TASK
What comes back must be the data itself, retyped exactly.

= Beginning of Section =

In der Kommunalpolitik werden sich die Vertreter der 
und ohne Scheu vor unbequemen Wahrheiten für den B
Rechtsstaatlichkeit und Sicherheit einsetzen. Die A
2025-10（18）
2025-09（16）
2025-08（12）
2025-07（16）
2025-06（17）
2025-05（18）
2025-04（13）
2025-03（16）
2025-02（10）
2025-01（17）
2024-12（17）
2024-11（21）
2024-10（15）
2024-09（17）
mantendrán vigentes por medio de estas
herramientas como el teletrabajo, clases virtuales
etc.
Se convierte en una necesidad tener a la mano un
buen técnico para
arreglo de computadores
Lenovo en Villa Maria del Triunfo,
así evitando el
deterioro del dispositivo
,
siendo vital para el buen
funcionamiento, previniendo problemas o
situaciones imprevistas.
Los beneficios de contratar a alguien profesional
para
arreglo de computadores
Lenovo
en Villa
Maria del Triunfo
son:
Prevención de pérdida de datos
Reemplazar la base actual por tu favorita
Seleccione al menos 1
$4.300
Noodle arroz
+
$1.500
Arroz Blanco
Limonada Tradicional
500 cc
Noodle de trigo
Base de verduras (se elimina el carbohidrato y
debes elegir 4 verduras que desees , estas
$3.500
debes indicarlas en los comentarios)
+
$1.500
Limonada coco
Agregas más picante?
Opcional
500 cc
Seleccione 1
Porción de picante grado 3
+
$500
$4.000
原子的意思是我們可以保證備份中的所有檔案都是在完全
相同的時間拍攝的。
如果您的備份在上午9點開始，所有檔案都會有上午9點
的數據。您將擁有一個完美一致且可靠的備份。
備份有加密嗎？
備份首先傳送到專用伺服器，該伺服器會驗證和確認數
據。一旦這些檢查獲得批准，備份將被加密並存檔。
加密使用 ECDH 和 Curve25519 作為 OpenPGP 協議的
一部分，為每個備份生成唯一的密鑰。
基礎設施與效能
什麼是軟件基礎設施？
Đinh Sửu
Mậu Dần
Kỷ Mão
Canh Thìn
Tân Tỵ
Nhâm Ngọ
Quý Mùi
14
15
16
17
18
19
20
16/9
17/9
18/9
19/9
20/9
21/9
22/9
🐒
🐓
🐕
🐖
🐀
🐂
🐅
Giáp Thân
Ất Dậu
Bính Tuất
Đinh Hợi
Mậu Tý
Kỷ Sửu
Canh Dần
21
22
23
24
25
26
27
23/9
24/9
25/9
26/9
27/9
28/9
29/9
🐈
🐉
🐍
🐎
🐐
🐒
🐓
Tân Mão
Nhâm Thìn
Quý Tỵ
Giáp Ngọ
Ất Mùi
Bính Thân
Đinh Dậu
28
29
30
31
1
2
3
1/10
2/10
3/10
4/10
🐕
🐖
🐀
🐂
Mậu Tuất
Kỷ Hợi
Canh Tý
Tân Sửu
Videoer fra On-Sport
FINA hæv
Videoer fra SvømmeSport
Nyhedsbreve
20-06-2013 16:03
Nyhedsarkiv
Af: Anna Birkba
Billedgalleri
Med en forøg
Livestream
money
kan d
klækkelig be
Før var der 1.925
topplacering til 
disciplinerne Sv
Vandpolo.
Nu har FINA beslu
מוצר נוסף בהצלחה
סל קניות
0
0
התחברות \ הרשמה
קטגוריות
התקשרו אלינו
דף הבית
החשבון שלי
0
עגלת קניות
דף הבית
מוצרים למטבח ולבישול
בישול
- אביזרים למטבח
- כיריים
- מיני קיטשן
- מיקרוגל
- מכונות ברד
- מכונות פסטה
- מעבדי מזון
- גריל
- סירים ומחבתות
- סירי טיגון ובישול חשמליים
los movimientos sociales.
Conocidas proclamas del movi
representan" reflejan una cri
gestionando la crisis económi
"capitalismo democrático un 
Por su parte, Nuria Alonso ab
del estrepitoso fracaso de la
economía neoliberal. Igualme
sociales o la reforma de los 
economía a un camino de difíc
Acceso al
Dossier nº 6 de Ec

= End of Section =

OUTPUT BELOW
In der Kommunalpolitik werden sich die Vertreter der 
und ohne Scheu vor unbequemen Wahrheiten für den B
Rechtsstaatlichkeit und Sicherheit einsetzen. Die A
2025-10（18）
2025-09（16）
2025-08（12）
2025-07（16）
2025-06（17）
2025-05（18）
2025-04（13）
2025-03（16）
2025-02（10）
2025-01（17）
2024-12（17）
2024-11（21）
2024-10（15）
2024-09（17）
mantendrán vigentes por medio de estas
herramientas como el teletrabajo, clases virtuales
etc.
Se convierte en una necesidad tener a la mano un
buen técnico para
arreglo de computadores
Lenovo en Villa Maria del Triunfo,
así evitando el
deterioro del dispositivo
,
siendo vital para el buen
funcionamiento, previniendo problemas o
situaciones imprevistas.
Los beneficios de contratar a alguien profesional
para
arreglo de computadores
Lenovo
en Villa
Maria del Triunfo
son:
Prevención de pérdida de datos
Reemplazar la base actual por tu favorita
Seleccione al menos 1
$4.300
Noodle arroz
+
$1.500
Arroz Blanco
Limonada Tradicional
500 cc
Noodle de trigo
Base de verduras (se elimina el carbohidrato y
debes elegir 4 verduras que desees , estas
$3.500
debes indicarlas en los comentarios)
+
$1.500
Limonada coco
Agregas más picante?
Opcional
500 cc
Seleccione 1
Porción de picante grado 3
+
$500
$4.000
原子的意思是我們可以保證備份中的所有檔案都是在完全
相同的時間拍攝的。
如果您的備份在上午9點開始，所有檔案都會有上午9點
的數據。您將擁有一個完美一致且可靠的備份。
備份有加密嗎？
備份首先傳送到專用伺服器，該伺服器會驗證和確認數
據。一旦這些檢查獲得批准，備份將被加密並存檔。
加密使用 ECDH 和 Curve25519 作為 OpenPGP 協議的
一部分，為每個備份生成唯一的密鑰。
基礎設施與效能
什麼是軟件基礎設施？
Đinh Sửu
Mậu Dần
Kỷ Mão
Canh Thìn
Tân Tỵ
Nhâm Ngọ
Quý Mùi
14
15
16
17
18
19
20
16/9
17/9
18/9
19/9
20/9
21/9
22/9
🐒
🐓
🐕
🐖
🐀
🐂
🐅
Giáp Thân
Ất Dậu
Bính Tuất
Đinh Hợi
Mậu Tý
Kỷ Sửu
Canh Dần
21
22
23
24
25
26
27
23/9
24/9
25/9
26/9
27/9
28/9
29/9
🐈
🐉
🐍
🐎
🐐
🐒
🐓
Tân Mão
Nhâm Thìn
Quý Tỵ
Giáp Ngọ
Ất Mùi
Bính Thân
Đinh Dậu
28
29
30
31
1
2
3
1/10
2/10
3/10
4/10
🐕
🐖
🐀
🐂
Mậu Tuất
Kỷ Hợi
Canh Tý
Tân Sửu
Videoer fra On-Sport
FINA hæv
Videoer fra SvømmeSport
Nyhedsbreve
20-06-2013 16:03
Nyhedsarkiv
Af: Anna Birkba
Billedgalleri
Med en forøg
Livestream
money
kan d
klækkelig be
Før var der 1.925
topplacering til 
disciplinerne Sv
Vandpolo.
Nu har FINA beslu
מוצר נוסף בהצלחה
סל קניות
0
0
התחברות \ הרשמה
קטגוריות
התקשרו אלינו
דף הבית
החשבון שלי
0
עגלת קניות
דף הבית
מוצרים למטבח ולבישול
בישול
- אביזרים למטבח
- כיריים
- מיני קיטשן
- מיקרוגל
- מכונות ברד
- מכונות פסטה
- מעבדי מזון
- גריל
- סירים ומחבתות
- סירי טיגון ובישול חשמליים
los movimientos sociales.
Conocidas proclamas del movi
representan" reflejan una cri
gestionando la crisis económi
"capitalismo democrático un 
Por su parte, Nuria Alonso ab
del estrepitoso fracaso de la
economía neoliberal. Igualme
sociales o la reforma de los 
economía a un camino de difíc
Acceso al
Dossier nº 6 de Ec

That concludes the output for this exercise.